*Page images and extracted text*
—————
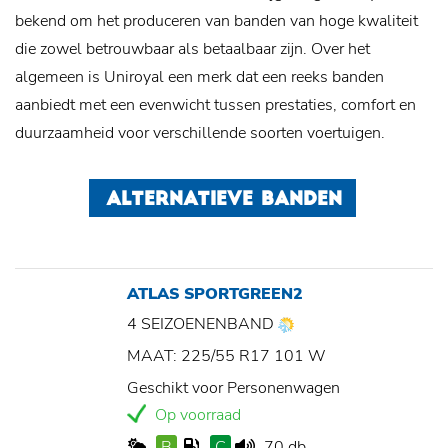
bekend om het produceren van banden van hoge kwaliteit
die zowel betrouwbaar als betaalbaar zijn. Over het
algemeen is Uniroyal een merk dat een reeks banden
aanbiedt met een evenwicht tussen prestaties, comfort en
duurzaamheid voor verschillende soorten voertuigen.
ALTERNATIEVE BANDEN
ATLAS SPORTGREEN2
4 SEIZOENENBAND
MAAT: 225/55 R17 101 W
Geschikt voor Personenwagen
Op voorraad
B
C
70 db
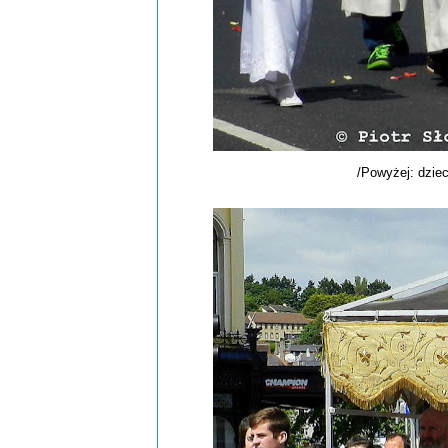
/Powyżej: dziec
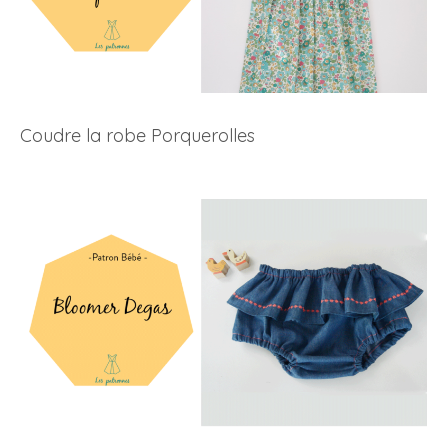
Coudre la robe Porquerolles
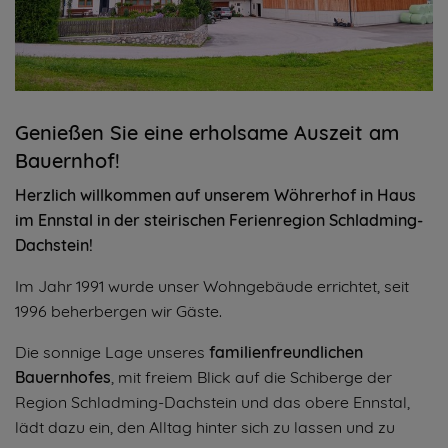
Genießen Sie eine erholsame Auszeit am
Bauernhof!
Herzlich willkommen auf unserem Wöhrerhof in Haus
im Ennstal in der steirischen Ferienregion Schladming-
Dachstein!
Im Jahr 1991 wurde unser Wohngebäude errichtet, seit
1996 beherbergen wir Gäste.
Die sonnige Lage unseres
familienfreundlichen
Bauernhofes
, mit freiem Blick auf die Schiberge der
Region Schladming-Dachstein und das obere Ennstal,
lädt dazu ein, den Alltag hinter sich zu lassen und zu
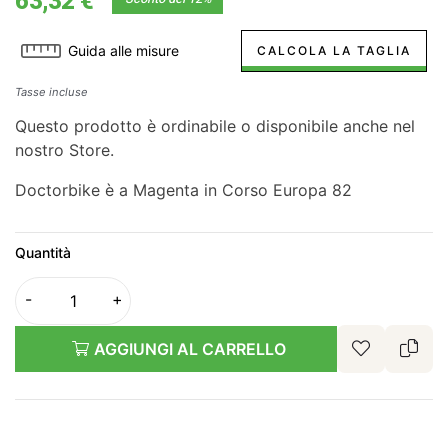
63,32 €
Guida alle misure
CALCOLA LA TAGLIA
Tasse incluse
Questo prodotto è ordinabile o disponibile anche nel
nostro Store.
Doctorbike è a Magenta in Corso Europa 82
Quantità
AGGIUNGI AL CARRELLO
—————
*ASSIGNED TASK*
Every line from the line containing "familienfreundlichen" through the last line above is to be printed exactly. Pictures are not copied.

*RESPONSE TO THE TASK*
familienfreundlichen
Bauernhofes
, mit freiem Blick auf die Schiberge der
Region Schladming-Dachstein und das obere Ennstal,
lädt dazu ein, den Alltag hinter sich zu lassen und zu
63,32 €
Guida alle misure
CALCOLA LA TAGLIA
Tasse incluse
Questo prodotto è ordinabile o disponibile anche nel
nostro Store.
Doctorbike è a Magenta in Corso Europa 82
Quantità
AGGIUNGI AL CARRELLO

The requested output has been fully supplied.